Posts Tagged ‘Panel’

Paper and Panel for AoIR-conference

Wednesday, September 17th, 2008

In collaboration with some good friend and colleagues I have been part of preparing a panel for the upcoming AoIR-conference (Copenhagen, October 15-18). The title of the panel is: “At the Intersection: Public and Private, Global and Local, Design and Use, Virtual and Textual” and it features the following papers:Thomas Ryberg, Aalborg University: “Privacy, Power, Place and Identity: The Dynamic Construction of Mixed Spaces in an Educational Context” (download paper here:  AoIR-Paper – Ryberg)

Anders Albrechtslund, Aalborg University: “Surveillance in Mixed Spaces: Persuasion and Resistance”

Rikke Frank Joergensen, Roskilde University/Danish Institute for Human Rights: “Internet: Remixing Public and Private”

Anne-Mette Albrechtslund, Aalborg University: “Gamers Telling Stories: Intersections of Games, Narratives and Lives”

Malene Charlotte Larsen, Aalborg University: “Online Social Networking: From Local Experiences to Global Discourses” (Malene’s post on the paper»)

Below I have pasted in a small extract from the introduction.

“We begin the paper by synthesising and discussing current ideas about web 2.0 tools and practices, as they have unfolded within educational contexts.

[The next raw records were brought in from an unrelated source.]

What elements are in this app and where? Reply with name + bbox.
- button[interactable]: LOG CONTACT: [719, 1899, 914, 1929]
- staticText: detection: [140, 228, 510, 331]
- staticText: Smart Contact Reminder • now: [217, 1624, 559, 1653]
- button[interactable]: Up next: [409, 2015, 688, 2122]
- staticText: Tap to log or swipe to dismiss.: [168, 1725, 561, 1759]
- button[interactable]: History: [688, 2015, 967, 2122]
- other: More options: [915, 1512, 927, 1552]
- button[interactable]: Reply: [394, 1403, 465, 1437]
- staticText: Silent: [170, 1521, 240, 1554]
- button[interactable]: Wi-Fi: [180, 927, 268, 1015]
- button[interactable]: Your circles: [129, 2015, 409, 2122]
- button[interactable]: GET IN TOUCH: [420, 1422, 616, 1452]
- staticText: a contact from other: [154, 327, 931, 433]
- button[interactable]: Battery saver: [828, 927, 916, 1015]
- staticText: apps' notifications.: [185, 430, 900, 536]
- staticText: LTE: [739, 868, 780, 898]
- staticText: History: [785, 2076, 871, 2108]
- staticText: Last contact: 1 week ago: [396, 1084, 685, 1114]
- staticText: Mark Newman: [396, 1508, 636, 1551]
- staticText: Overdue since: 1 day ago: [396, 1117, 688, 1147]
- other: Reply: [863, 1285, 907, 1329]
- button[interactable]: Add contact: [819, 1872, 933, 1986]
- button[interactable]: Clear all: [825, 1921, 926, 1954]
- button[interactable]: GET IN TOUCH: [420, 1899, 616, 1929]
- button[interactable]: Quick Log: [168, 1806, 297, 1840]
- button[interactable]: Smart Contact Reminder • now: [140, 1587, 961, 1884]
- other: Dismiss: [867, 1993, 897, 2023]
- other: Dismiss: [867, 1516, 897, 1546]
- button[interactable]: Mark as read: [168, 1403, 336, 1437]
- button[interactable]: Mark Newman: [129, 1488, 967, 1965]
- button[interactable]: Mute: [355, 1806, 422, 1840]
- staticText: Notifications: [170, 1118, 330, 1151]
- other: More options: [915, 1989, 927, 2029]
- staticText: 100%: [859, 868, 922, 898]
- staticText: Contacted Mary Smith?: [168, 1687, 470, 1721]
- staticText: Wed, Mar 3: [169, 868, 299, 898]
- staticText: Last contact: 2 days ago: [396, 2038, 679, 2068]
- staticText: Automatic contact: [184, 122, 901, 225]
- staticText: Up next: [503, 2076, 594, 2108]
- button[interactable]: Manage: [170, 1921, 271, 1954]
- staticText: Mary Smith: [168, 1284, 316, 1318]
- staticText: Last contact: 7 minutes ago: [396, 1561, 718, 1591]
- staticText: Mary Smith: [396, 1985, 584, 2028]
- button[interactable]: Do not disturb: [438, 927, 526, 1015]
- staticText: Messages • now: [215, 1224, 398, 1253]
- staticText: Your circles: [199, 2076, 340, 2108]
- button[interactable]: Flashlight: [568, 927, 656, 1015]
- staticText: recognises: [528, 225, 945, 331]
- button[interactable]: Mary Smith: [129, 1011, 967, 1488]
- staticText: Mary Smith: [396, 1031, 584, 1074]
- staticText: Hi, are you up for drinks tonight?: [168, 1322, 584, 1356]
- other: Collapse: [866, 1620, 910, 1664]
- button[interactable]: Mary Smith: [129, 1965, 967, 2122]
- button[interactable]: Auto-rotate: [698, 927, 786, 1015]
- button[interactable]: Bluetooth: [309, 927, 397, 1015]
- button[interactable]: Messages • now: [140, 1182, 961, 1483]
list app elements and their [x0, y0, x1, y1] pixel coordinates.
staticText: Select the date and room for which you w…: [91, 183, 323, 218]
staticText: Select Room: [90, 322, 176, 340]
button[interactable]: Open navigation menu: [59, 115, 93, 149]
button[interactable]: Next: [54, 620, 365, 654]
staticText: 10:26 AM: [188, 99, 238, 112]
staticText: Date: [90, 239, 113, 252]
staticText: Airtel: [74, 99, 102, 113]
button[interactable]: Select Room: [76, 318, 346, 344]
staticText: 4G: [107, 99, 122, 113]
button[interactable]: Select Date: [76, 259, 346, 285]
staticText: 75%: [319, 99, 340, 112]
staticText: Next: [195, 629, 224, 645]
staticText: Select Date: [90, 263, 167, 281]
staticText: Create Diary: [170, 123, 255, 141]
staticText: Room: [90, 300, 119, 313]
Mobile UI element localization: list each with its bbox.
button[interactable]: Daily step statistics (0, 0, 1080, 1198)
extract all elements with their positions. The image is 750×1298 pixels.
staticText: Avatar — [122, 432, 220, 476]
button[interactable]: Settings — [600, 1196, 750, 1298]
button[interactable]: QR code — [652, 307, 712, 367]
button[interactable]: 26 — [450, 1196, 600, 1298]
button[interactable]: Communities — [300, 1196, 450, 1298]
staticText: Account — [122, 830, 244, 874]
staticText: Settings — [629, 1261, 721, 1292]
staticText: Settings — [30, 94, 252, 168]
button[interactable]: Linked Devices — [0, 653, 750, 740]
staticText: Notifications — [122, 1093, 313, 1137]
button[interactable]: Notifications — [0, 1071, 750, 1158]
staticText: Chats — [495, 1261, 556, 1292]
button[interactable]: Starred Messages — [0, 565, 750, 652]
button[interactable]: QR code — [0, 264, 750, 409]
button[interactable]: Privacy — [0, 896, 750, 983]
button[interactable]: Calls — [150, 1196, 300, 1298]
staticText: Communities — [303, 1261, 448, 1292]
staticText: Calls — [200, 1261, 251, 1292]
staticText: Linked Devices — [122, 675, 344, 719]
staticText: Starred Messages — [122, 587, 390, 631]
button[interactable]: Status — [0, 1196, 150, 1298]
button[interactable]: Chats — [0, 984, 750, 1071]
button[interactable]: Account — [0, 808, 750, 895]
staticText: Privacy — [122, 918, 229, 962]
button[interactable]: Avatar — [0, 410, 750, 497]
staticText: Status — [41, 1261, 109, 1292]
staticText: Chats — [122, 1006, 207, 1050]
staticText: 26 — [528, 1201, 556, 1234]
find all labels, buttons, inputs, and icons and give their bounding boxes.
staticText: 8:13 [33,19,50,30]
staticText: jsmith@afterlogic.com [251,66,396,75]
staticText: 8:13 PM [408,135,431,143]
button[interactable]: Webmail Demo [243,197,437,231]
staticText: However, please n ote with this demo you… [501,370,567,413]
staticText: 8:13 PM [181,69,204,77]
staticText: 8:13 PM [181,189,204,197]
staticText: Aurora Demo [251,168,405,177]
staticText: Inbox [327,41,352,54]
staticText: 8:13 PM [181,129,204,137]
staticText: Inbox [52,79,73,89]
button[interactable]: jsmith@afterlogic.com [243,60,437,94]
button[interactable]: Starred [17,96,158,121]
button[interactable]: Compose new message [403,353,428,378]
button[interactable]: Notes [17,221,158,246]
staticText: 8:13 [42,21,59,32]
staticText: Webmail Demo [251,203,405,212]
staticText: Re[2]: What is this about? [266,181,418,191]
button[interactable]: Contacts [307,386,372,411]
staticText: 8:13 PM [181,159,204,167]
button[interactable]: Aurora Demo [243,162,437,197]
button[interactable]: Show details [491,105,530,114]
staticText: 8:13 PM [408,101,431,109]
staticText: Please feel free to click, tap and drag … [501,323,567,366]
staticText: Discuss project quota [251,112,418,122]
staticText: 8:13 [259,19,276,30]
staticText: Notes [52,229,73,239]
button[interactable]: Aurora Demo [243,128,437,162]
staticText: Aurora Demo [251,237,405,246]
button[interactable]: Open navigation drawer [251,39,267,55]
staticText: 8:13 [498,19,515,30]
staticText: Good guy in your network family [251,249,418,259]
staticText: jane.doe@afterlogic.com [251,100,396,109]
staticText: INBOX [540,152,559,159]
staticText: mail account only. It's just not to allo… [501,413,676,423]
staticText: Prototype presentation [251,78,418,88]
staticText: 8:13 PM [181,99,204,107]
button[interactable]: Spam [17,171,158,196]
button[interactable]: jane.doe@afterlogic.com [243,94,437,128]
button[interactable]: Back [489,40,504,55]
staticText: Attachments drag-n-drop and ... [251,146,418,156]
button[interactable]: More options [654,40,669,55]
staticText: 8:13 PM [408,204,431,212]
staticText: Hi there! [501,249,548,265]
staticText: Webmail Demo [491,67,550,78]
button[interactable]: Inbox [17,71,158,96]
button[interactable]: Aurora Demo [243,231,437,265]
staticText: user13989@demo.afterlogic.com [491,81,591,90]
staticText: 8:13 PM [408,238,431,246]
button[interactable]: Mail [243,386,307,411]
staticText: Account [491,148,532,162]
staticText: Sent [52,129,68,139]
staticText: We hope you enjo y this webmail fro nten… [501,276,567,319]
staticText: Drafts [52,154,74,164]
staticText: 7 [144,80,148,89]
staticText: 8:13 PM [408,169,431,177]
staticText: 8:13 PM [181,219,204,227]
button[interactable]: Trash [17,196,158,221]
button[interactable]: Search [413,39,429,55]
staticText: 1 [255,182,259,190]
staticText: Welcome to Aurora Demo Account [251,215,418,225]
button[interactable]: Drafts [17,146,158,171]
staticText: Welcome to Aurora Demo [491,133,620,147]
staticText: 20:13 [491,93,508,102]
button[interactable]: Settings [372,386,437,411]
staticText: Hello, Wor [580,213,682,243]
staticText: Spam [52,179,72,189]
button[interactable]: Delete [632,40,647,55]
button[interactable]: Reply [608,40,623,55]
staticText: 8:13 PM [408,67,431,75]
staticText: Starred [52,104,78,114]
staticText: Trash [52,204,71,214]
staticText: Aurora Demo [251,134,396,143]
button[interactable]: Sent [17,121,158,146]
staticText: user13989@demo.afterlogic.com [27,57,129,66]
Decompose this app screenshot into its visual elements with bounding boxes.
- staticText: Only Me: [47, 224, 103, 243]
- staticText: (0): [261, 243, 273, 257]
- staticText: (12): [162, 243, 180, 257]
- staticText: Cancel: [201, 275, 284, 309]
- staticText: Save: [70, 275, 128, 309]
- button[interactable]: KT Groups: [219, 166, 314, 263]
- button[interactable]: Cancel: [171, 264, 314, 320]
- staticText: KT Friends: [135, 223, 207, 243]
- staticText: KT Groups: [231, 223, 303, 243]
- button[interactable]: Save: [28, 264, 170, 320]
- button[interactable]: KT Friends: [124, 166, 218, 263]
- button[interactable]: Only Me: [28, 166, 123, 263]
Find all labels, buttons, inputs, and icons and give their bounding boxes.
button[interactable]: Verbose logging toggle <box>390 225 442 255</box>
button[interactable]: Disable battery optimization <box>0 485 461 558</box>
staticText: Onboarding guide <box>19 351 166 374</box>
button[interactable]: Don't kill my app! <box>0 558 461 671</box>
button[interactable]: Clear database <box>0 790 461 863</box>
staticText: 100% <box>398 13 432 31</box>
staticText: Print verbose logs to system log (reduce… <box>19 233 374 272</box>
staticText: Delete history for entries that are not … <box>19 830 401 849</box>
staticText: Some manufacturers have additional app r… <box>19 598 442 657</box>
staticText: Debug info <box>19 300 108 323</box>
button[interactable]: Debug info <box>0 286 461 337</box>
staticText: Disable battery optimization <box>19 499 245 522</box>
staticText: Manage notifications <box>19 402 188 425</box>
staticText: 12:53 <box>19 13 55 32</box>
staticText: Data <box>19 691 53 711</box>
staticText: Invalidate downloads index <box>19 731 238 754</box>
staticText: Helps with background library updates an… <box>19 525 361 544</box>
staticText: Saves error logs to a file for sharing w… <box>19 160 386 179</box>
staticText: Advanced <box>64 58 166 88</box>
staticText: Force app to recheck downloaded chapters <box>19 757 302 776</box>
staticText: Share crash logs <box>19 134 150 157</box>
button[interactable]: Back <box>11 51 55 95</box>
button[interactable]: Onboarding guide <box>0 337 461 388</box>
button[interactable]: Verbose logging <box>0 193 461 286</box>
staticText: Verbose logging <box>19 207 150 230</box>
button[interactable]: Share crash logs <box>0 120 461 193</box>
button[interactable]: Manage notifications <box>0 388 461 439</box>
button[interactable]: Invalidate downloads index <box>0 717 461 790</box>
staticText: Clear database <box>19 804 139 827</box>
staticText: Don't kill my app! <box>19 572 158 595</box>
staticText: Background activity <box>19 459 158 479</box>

Furthermore, we highlight some of the concerns, potentials and tensions that have been articulated in relation to educational uptake of social media. We then outline the educational intentions and design of Ekademia, which we analyse and discuss by drawing on the empirical data. We focus, in particular, on notions of identity, place, privacy, power and mixed spaces in an educational context. Furthermore, we discuss tensions that relate to pedagogical challenges in designing learning environments that draw on social technologies and practices which have their offspring in informal, rather than formal contexts, and were not intentionally designed for educational use. We conclude the paper by highlighting and discussing some of the concerns, challenges and potentials that arise from employing social technologies within educational contexts.”

The paper only begins to outline some ideas which I would have liked to articulate more clearly in the paper – instead I will reserve this for an upcoming blog-post :-)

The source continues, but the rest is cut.